» Assignment
Tally the lines below that contain the word "like", then give the tally and nothing more.

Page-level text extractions
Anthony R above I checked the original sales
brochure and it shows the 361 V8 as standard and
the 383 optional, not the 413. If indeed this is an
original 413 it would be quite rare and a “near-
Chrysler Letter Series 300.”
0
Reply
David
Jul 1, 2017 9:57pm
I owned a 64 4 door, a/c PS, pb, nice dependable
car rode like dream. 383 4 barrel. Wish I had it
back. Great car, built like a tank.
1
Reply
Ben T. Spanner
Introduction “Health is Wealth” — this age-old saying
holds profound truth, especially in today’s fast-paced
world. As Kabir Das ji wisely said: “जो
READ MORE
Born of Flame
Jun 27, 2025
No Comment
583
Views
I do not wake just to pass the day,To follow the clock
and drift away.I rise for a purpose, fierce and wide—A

» Final answer
2